Yes, I think that sounds like probably the best approach. We don't need to carry forward workarounds that are no longer relevant. But we may want to give it a little time for users to adopt the updated RD version before entirely removing the workaround.

joyfullservice commented 3 years ago

... In Access however, unless I'm mistaken there's only ever a single VBA project opened per instance, so the risk of collision is non-existent: any non-empty value in that field would stop Rubberduck from re-generating it everytime: even just 0 should work.

@retailcoder - Thanks for taking time to chime in on this thread! It is helpful to get your perspective and some of the history behind the usage of the HelpFile property.

I wanted to mention a couple scenarios in Microsoft Access where you can have multiple VBE Projects open in the same application instance.
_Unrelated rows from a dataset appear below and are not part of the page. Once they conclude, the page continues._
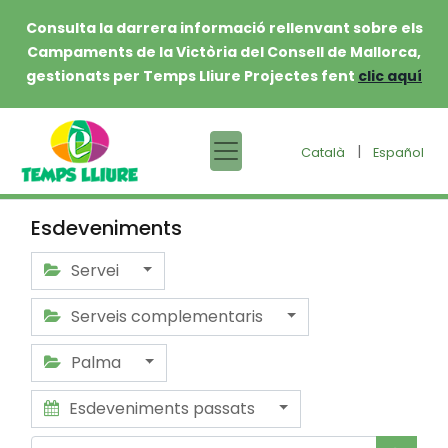
Consulta la darrera informació rellenvant sobre els
Campaments de la Victòria del Consell de Mallorca,
gestionats per Temps Lliure Projectes fent
clic aquí
|
Català
Español
Esdeveniments
Servei
Serveis complementaris
Palma
Esdeveniments passats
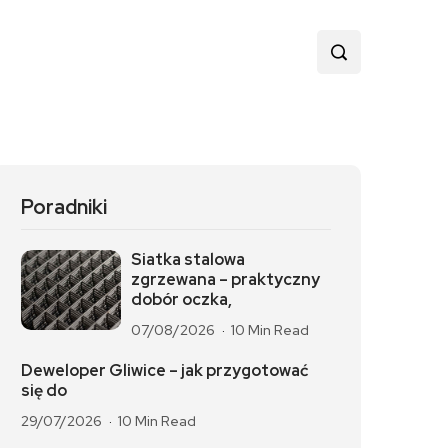
Poradniki
Siatka stalowa
zgrzewana – praktyczny
dobór oczka,
07/08/2026
10 Min Read
Deweloper Gliwice – jak przygotować
się do
29/07/2026
10 Min Read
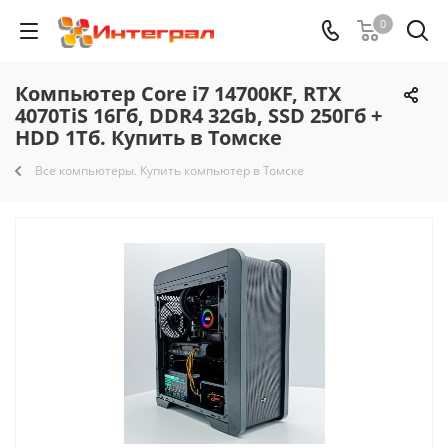
0
Компьютер Core i7 14700KF, RTX
4070TiS 16Гб, DDR4 32Gb, SSD 250Гб +
HDD 1Тб. Купить в Томске
Все компьютеры. Купить компьютер в Томске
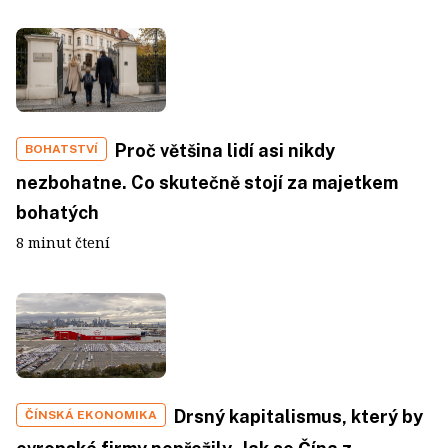
Proč většina lidí asi nikdy
BOHATSTVÍ
nezbohatne. Co skutečně stojí za majetkem
bohatých
8 minut čtení
Drsný kapitalismus, který by
ČÍNSKÁ EKONOMIKA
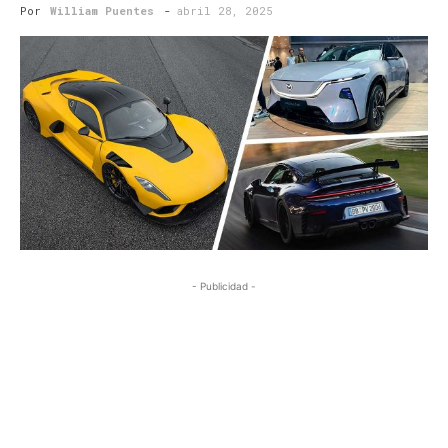
Por
William Puentes
-
abril 28, 2025
- Publicidad -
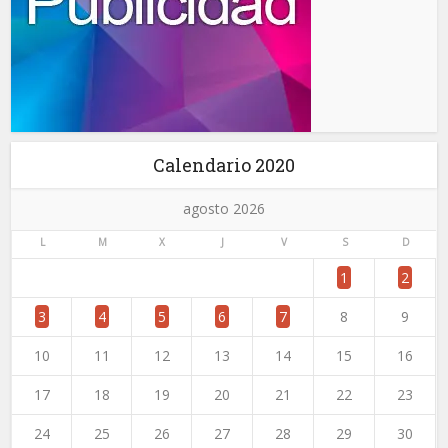
Calendario 2020
agosto 2026
L
M
X
J
V
S
D
1
2
3
4
5
6
7
8
9
10
11
12
13
14
15
16
17
18
19
20
21
22
23
24
25
26
27
28
29
30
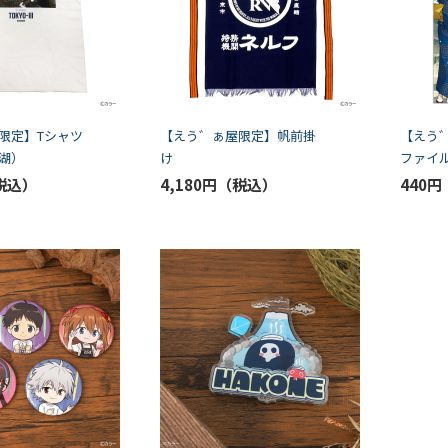
限定】Tシャツ
【えう゛ぁ屋限定】帆前掛
【えう
湖）
け
ファイ
前
4,180円
440円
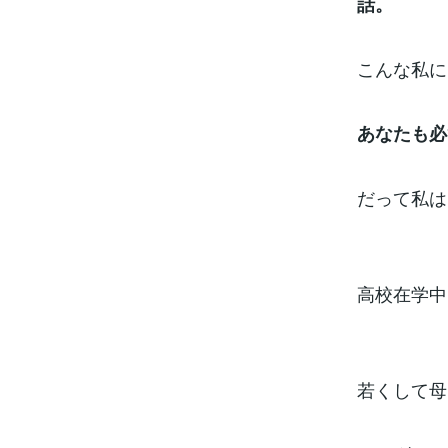
話。
こんな私に
あなたも必
だって私は
高校在学中
若くして母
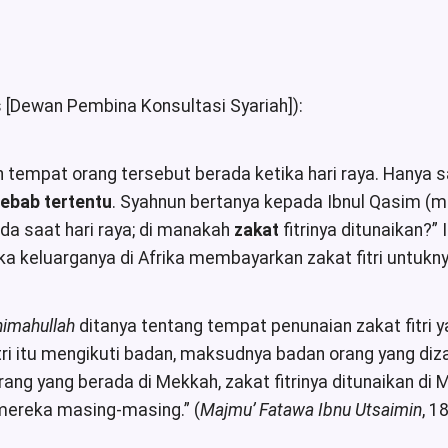
 [Dewan Pembina Konsultasi Syariah]):
h tempat orang tersebut berada ketika hari raya. Hanya sa
ebab tertentu
. Syahnun bertanya kepada Ibnul Qasim (m
ada saat hari raya; di manakah
zakat
fitrinya ditunaikan?
 Jika keluarganya di Afrika membayarkan zakat fitri untukn
imahullah
ditanya tentang tempat penunaian zakat fitri y
i itu mengikuti badan, maksudnya badan orang yang diza
orang yang berada di Mekkah, zakat fitrinya ditunaikan di
 mereka masing-masing.” (
Majmu’ Fatawa Ibnu Utsaimin
, 1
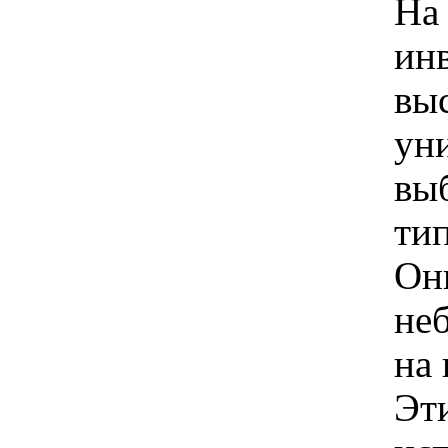
На
ин
вы
ун
вы
ти
Он
не
на
Эт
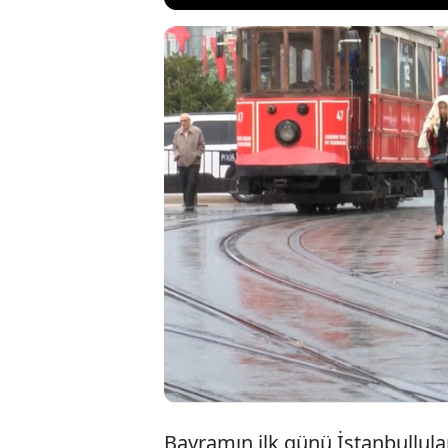
İTÜ Atmosferik
Bayramı boyunc
Bayram genelind
belirten Toros, 
uyarısında bul
Bayramın ilk günü İstanbullular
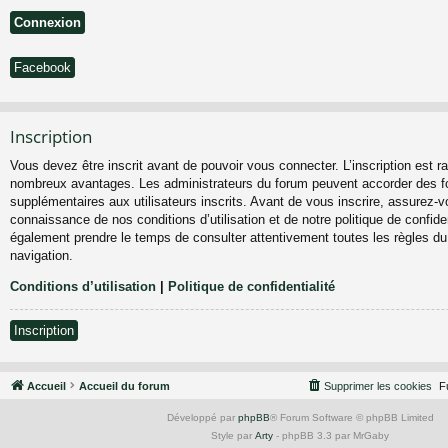
Facebook
Inscription
Vous devez être inscrit avant de pouvoir vous connecter. L’inscription est ra
nombreux avantages. Les administrateurs du forum peuvent accorder des fo
supplémentaires aux utilisateurs inscrits. Avant de vous inscrire, assurez-vo
connaissance de nos conditions d’utilisation et de notre politique de confiden
également prendre le temps de consulter attentivement toutes les règles du
navigation.
Conditions d’utilisation
|
Politique de confidentialité
Inscription
Accueil
Accueil du forum
Supprimer les cookies
F
Développé par
phpBB
® Forum Software © phpBB Limited
Style par
Arty
- phpBB 3.3 par MrGaby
  1. Microsoft Access Add-in projects (such as this project, and some of the internal wizards and utilities) are loaded on demand at the application level. (This reference is persistent even when the current database is closed.)
  2. Access also supports Library Databases, where you can add a reference to another Access database and interact with the exposed objects and classes. This probably isn't widely used, but in my corporate environment I use this pretty extensively to share code libraries between projects. These can even have nested dependencies upon each other, which can create additional situations where you might have multiple copies of the same library opened from different locations. In Access you can change properties and even code in these nested libraries, but the changes are not saved to the file, and are lost when the parent database is closed.

Here is a screen shot illustrating multiple VBE Projects referenced in a single database:

image

In my environment, I have all the library databases in the same folder as the parent database, and ensure that they are all recursively linked to the same set of libraries so it works pretty well for us.

image

All that to say, there are definitely times when you will have multiple VBE Projects in the same application instance in Microsoft Access. I hope that helps!!